When Lou Reed wrote “Things go from bad to weird” 30 years ago, he might well have been thinking of this week in politics. Amazingly, it’s only been in the space of a few days that news junkies’ attention has been drawn from the ongoing clusterf**k of the Republican presidential campaign to advertisers pouring fuel on Rush Limbaugh’s self-immolation, and then to whatever you call this zombie-Breitbart manufactured controversy.
So I guess it’s only natural that the GOP candidates for the White House seem to recognize that they’re not keeping up in the race to be the most ridiculous things in the political world. And that’s how you get things like this:
“Mornin’ y’all. Good to be with you,” said [Mitt] Romney as he kicked off his town hall at the Mississippi Farmer’s Market Friday morning. “I got started right this morning with a biscuit and some cheesy grits. I’ll tell you! Delicious.”
During an event in Pascagoula Thursday evening, Romney explained to the crowd that he feels like an “unofficial southerner” after spending so much time with his personal aide, Garrett Jackson, who is from the state.
“He is now turning me into, I don’t know, an unofficial Southerner, and I’m learning to say y’all and I like grits. Things…strange things are happening to me,” said Romney.
A perfect strategy for a guy who’s already got people doubting his authenticity, wouldn’t you say? But of course, Romney is still the odds-on Republican nominee, because his opponents can’t stand to let him corner the market on off-message gaffes. Cue Newt Gingrich (as tweeted by an ABC reporter):
Gingrich: Romney tried grits for 1st time. “I’ve had some acquaintance with grits, with shrimp, with cheese, with gravy.“
Yeah, and I’ll bet you’ve tried them with caviar and foie gras, too, huh? I mean, a hectoring know-it-all (with famously expensive tastes) like Newt is probably one of the few guys on Earth who might lose a good-ol’-boy contest to Mitt Romney… well, him and Rick Santorum. Which I guess tells you a lot about how the GOP nomination contest has turned out this way.
Since I would bet that very few Republican voters in Mississippi are fans of Laurie Anderson’s work, perhaps Mitt or someone should have tried the gambit of stealing the performance artist’s humorous routine on the topic (recorded in a piece called New Jersey Turnpike):
I know this English guy who was driving around in the South. And he stopped for breakfast one morning somewhere in southeast Georgia. He saw “grits” on the menu. He’d never heard of grits so he asked the waitress, “What are grits, anyway?” She said, “Grits are fifty cents.” He said, “Yes, but what are they?” She said, “They’re extra.” He said, “Yes, I’ll have the grits, please.”
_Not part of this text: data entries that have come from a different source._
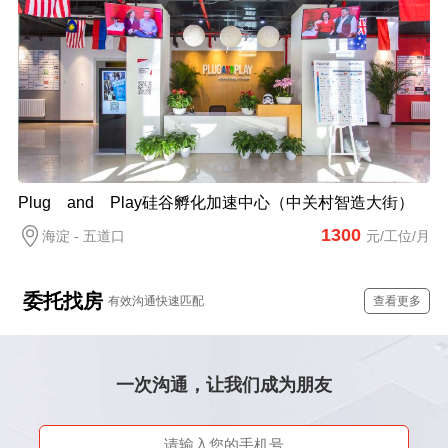
Plug and Play硅谷孵化加速中心（中关村智造大街）
1300
海淀 - 五道口
元/工位/月
委托找房
有效沟通快速匹配
查看更多
一次沟通，让我们成为朋友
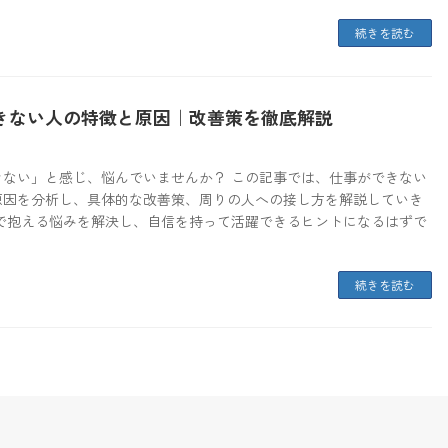
続きを読む
きない人の特徴と原因｜改善策を徹底解説
きない」と感じ、悩んでいませんか？ この記事では、仕事ができない
原因を分析し、具体的な改善策、周りの人への接し方を解説していき
事で抱える悩みを解決し、自信を持って活躍できるヒントになるはずで
続きを読む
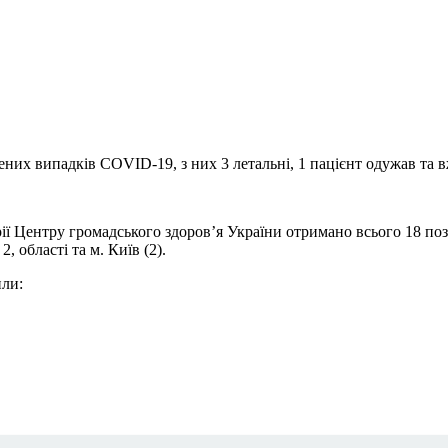
ених випадків COVID-19, з них 3 летальні, 1 пацієнт одужав та в
рії Центру громадського здоров’я України отримано всього 18 по
, області та м. Київ (2).
или:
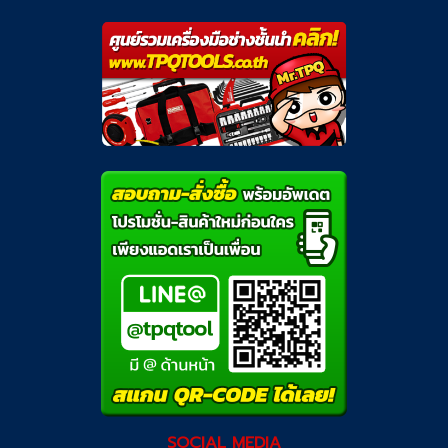
SOCIAL MEDIA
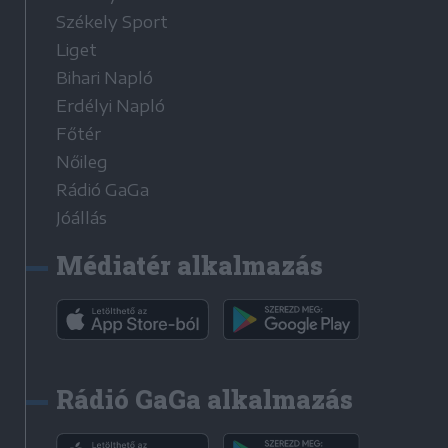
Székely Sport
Liget
Bihari Napló
Erdélyi Napló
Főtér
Nőileg
Rádió GaGa
Jóállás
Médiatér alkalmazás
Rádió GaGa alkalmazás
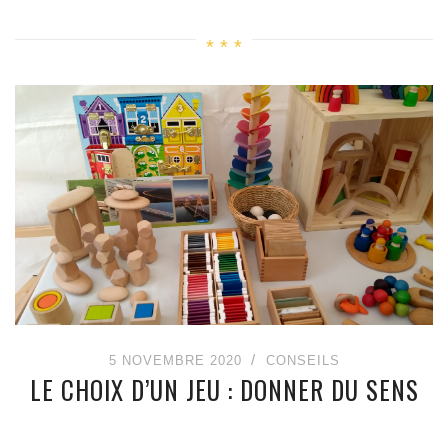
5 NOVEMBRE 2020
CONSEILS
LE CHOIX D’UN JEU : DONNER DU SENS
Actually, in my long-ago memory of seeing her perform this story, she told the story about herself, but whatever. In any event, I’d like to think that someone who might actually wind up governing this country (if unemployment goes back up) would have the self-deprecating wit to try something like this instead of blatantly false pandering.
But then again, maybe southern Republicans are so paranoid and tribal that they’d rather have the pandering. Maybe the humiliating phoniness of it somehow strikes them as the respect they demand.